** Opening Data provided block **
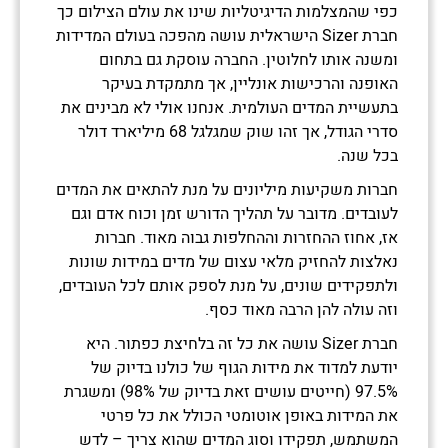
כפי שהמצלמות הדיגיטליות שינו את עולם הצילום כך
חברת Sizer הישראלית עושה מהפכה בעולם המדידות
ומשנה אותו לחלוטין. החברה עוסקת גם בתחום
האופנה והרכישות אונליין, אך מתמקדת בעיקר
בתעשיית המדים העולמית. אנחנו אולי לא מבינים את
סדרי הגודל, אך זהו שוק שמגלגל 68 מיליארד דולר
בכל שנה.
חברות משקיעות מיליונים על מנת להתאים את המדים
לעובדים. מדובר על תהליך הדורש זמן וכוח אדם וגם
אז, אחוז ההחזרות וההחלפות גבוה מאוד. חברות
נאלצות להחזיק מלאי עצום של מדים במידות שונות
ולתפקידים שונים, על מנת לספק אותם לכל העובדים,
וזה עולה להן הרבה מאוד כסף.
חברת Sizer עושה את כל זה בלחיצת כפתור. היא
יודעת למדוד את מידות הגוף של כולנו בדיוק של
97.5% (חייטים עושים זאת בדיוק של 98%) ומשגרת
את המידות באופן אוטומטי הכולל את כל פרטי
המשתמש, תפקידו וסוג המדים שהוא צריך – לדש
** Closing Data provided block **
_Task_: In your answer, include only the lines above starting at the line that holds "ומשנה אותו לחלוטין. החברה עוסקת גם בתחום" and ending at the line that holds "לעובדים. מדובר על", copied exactly.

_Worked solution_:
ומשנה אותו לחלוטין. החברה עוסקת גם בתחום
האופנה והרכישות אונליין, אך מתמקדת בעיקר
בתעשיית המדים העולמית. אנחנו אולי לא מבינים את
סדרי הגודל, אך זהו שוק שמגלגל 68 מיליארד דולר
בכל שנה.
חברות משקיעות מיליונים על מנת להתאים את המדים
לעובדים. מדובר על תהליך הדורש זמן וכוח אדם וגם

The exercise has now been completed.